- **Work to be completed**:
Please repeat the entries exactly as they appear and omit any images.

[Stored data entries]
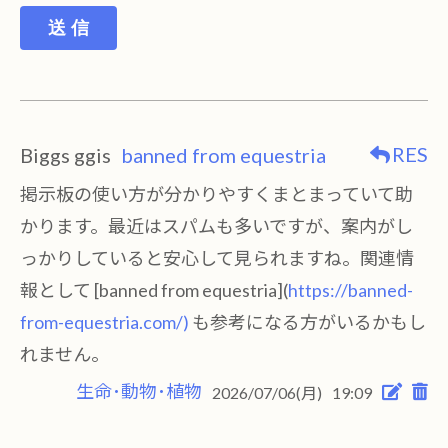
送 信
RES
Biggs ggis
banned from equestria
掲示板の使い方が分かりやすくまとまっていて助
かります。最近はスパムも多いですが、案内がし
っかりしていると安心して見られますね。関連情
報として [banned from equestria](
https://banned-
from-equestria.com/)
も参考になる方がいるかもし
れません。
生命･動物･植物
2026/07/06(月)
19:09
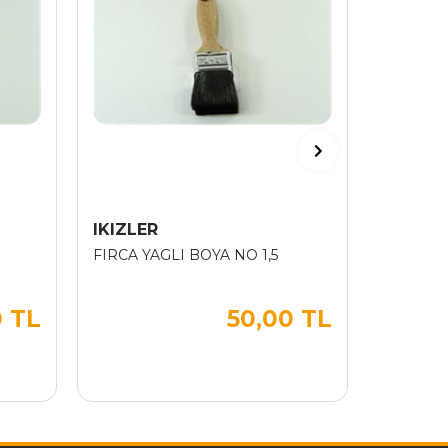
IKIZLER
EROL T
FIRCA YAGLI BOYA NO 1,5
SPREY B
0 TL
50,00 TL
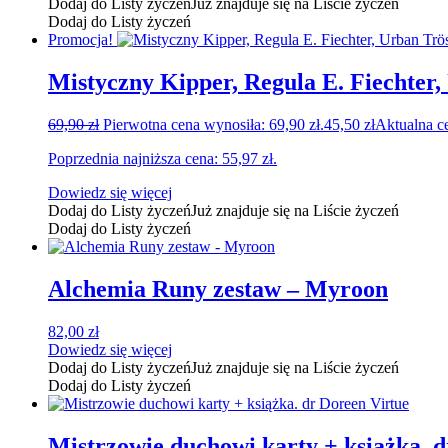
Dodaj do Listy życzeń
Już znajduje się na Liście życzeń
Dodaj do Listy życzeń
Promocja!
Mistyczny Kipper, Regula E. Fiechter
69,90
zł
Pierwotna cena wynosiła: 69,90 zł.
45,50
zł
Aktualna ce
Poprzednia najniższa cena:
55,97
zł
.
Dowiedz się więcej
Dodaj do Listy życzeń
Już znajduje się na Liście życzeń
Dodaj do Listy życzeń
Alchemia Runy zestaw – Myroon
82,00
zł
Dowiedz się więcej
Dodaj do Listy życzeń
Już znajduje się na Liście życzeń
Dodaj do Listy życzeń
Mistrzowie duchowi karty + książka. d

- **Your solution**:
送 信
RES
Biggs ggis
banned from equestria
掲示板の使い方が分かりやすくまとまっていて助
かります。最近はスパムも多いですが、案内がし
っかりしていると安心して見られますね。関連情
報として [banned from equestria](
https://banned-
from-equestria.com/)
も参考になる方がいるかもし
れません。
生命･動物･植物
2026/07/06(月)
19:09
IKIZLER
EROL T
FIRCA YAGLI BOYA NO 1,5
SPREY B
0 TL
50,00 TL
Dodaj do Listy życzeń
Już znajduje się na Liście życzeń
Dodaj do Listy życzeń
Promocja!
Mistyczny Kipper, Regula E. Fiechter
69,90
zł
Pierwotna cena wynosiła: 69,90 zł.
45,50
zł
Aktualna ce
Poprzednia najniższa cena:
55,97
zł
.
Dowiedz się więcej
Dodaj do Listy życzeń
Już znajduje się na Liście życzeń
Dodaj do Listy życzeń
Alchemia Runy zestaw – Myroon
82,00
zł
Dowiedz się więcej
Dodaj do Listy życzeń
Już znajduje się na Liście życzeń
Dodaj do Listy życzeń
Mistrzowie duchowi karty + książka. d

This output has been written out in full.